How to eliminate the unnecessary subtraction in a loop

Hello All,

Recently I am testing the compilation efficiency of riscv-llvm against riscv-gcc. And there are several cases that llvm generates inferior code already in the IR. Probably these issues can be easily solved by switching on a specific compiler flag.

One of the cases shown below, modified from embench-iot/aha-mont64

uint64_t
modul64 (uint64_t x, uint64_t y, uint64_t z)
{

  int64_t i, t;

  for (i = 1; i <= 64; i++)
    {				// Do 64 times.
      y = y << 1;		// one bit.
      if (y >= z)
	{
	  x = x - z;
	}
    }
  return x;
}

The programmer intends to subtract z from x when the condition y>=z holds, and skip the subtraction when it does not. However, the asm generated with -O2 by llvm is as following:

modul64:                                # @modul64
        addi    a3, zero, 64
        j       .LBB0_2
.LBB0_1:                                #   in Loop: Header=BB0_2 Depth=1
        addi    a3, a3, -1
        sub     a0, a0, a4
        beqz    a3, .LBB0_4
.LBB0_2:                                # =>This Inner Loop Header: Depth=1
        slli    a1, a1, 1
        mv      a4, zero
        bltu    a1, a2, .LBB0_1
        mv      a4, a2
        j       .LBB0_1
.LBB0_4:
        ret

The subtrahend is assigned to zero if the if-condition does not hold and the subtraction always takes place. I believe this is not desired.

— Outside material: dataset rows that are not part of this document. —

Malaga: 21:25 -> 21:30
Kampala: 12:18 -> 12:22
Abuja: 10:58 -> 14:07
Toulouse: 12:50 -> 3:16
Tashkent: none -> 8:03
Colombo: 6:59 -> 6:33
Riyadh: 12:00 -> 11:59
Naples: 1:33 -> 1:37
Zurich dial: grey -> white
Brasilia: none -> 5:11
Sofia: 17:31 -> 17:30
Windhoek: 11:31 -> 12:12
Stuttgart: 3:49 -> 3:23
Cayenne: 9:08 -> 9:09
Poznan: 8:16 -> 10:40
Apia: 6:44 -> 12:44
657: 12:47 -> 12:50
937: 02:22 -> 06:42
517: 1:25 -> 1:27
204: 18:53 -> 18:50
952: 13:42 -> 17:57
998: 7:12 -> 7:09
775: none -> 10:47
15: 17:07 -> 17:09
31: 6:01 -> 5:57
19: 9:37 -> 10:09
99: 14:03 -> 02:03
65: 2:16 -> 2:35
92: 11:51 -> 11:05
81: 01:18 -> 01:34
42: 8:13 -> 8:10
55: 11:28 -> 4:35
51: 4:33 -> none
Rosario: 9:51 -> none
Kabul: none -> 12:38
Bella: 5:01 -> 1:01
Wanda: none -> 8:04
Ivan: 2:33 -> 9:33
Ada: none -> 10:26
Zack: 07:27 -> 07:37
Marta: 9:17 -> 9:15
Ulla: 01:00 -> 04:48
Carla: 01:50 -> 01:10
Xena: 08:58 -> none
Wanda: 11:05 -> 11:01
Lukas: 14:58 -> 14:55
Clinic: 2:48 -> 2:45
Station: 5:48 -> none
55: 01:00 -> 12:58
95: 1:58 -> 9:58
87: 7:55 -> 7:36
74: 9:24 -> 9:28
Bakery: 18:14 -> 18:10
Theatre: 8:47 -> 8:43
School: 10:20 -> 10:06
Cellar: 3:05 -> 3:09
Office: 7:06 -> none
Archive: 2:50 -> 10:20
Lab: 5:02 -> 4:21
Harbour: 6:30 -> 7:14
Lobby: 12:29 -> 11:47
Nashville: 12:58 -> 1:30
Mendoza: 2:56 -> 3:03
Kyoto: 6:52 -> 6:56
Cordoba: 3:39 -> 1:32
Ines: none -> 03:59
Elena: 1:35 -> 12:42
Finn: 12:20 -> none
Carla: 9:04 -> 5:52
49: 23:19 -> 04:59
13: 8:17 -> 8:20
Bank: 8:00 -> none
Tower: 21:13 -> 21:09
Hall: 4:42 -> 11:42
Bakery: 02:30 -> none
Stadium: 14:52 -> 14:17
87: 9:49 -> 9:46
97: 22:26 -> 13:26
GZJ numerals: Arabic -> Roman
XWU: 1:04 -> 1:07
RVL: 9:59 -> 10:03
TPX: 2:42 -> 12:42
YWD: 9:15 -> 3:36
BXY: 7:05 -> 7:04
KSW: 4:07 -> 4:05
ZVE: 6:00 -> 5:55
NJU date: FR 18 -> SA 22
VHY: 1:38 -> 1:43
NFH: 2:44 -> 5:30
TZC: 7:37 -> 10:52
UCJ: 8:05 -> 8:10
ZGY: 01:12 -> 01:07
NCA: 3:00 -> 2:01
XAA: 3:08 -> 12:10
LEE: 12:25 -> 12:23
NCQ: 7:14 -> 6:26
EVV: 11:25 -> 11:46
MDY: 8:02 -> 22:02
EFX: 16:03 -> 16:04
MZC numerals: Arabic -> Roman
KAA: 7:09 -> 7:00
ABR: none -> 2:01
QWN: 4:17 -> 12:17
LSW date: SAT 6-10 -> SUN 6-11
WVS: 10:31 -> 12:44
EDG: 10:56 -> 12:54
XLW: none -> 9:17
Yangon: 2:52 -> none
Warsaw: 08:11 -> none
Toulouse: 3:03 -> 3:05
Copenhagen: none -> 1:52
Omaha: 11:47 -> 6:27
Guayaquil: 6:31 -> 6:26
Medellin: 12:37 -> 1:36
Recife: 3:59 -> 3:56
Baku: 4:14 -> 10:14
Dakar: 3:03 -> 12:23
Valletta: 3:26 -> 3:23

What is the purpose of this optimization and how could I eliminate this behavior?

Best Regards
zhaozhaozhao

The purpose in general of this kind of optimization is to remove control in favor of straight-line execution using a conditional-move instruction. In this case, since riscv doesn’t have a conditional move instruction, that didn’t really work out as desired (it emitted a branch for the “conditional move”, in any case.)

You didn’t say what version of Clang you’re using, but, while I do see this output on the Clang-13 release, it looks to have been already fixed at head. Here’s the new output:

modul64:                                # @modul64
# %bb.0:                                # %entry
	li	a3, 64
	j	.LBB0_2
.LBB0_1:                                # %for.body
                                        #   in Loop: Header=BB0_2 Depth=1
	addi	a3, a3, -1
	beqz	a3, .LBB0_4
.LBB0_2:                                # %for.body
                                        # =>This Inner Loop Header: Depth=1
	slli	a1, a1, 1
	bltu	a1, a2, .LBB0_1
# %bb.3:                                # %for.body
                                        #   in Loop: Header=BB0_2 Depth=1
	sub	a0, a0, a2
	j	.LBB0_1
.LBB0_4:                                # %for.end
	ret

Thanks jyknight,

I use the Clang 13.0.1. It is good to know that the issue has been fixed, my next step will be updating my Clang and reading the relative patches.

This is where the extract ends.